Last edited by thesubtlebody; Oct-21-2012 at 08:05.
I think this is not true, as Alexander Sokurov's RUSSIAN ARK (2002) was an 86-minute unbroken take (I have also seen it listed as 96 minutes), straight to hard disk, albeit apparently without direct sound. I'd be interested to know if this stunt has been essayed since then, as it seems like DV has developed at a rapid pace, with mostly crud to show for it (noisy green-screen CGI with lousy, lazy sense of lighting, etc). I found Sokurov's film, of course, to be much more than a stunt; more like a long, fluid gesture with amazing choreography. It was so rich, it was frustrating, as are others of his pictures that I've found rather less compelling. I'm overdue to see it again!

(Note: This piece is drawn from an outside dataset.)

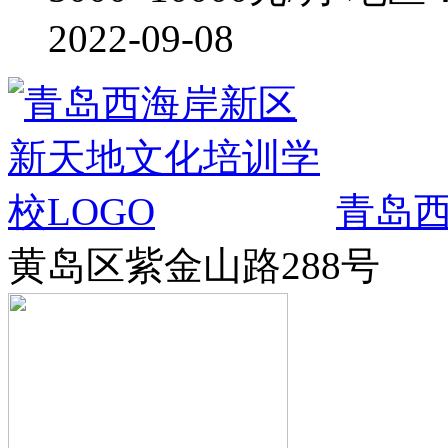
2022-09-08
青岛
黄岛区紫金山路288号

I still remember music---Glinka at one point?---drifting through some of the museums' rooms like audible perfume.
Last edited by thesubtlebody; Oct-21-2012 at 11:27.
I just saw Argo and loved it!
Martin Logan Theos; ML Abyss; ML Motif; Definitive Technology ProMonitor 1000 surrounds; Marantz 8801 pre/pro; Parasound Halo A51 5-channel amp; Sony SCD-XA5400ES SACD player; Oppo 95 Blu-ray player; Stax SR 404/SRM 717 electrostatic headphones
@ Vaneyes, I also thought he was great as the police inspector Abberline in the movie From Hell, about the Jack The Ripper murders.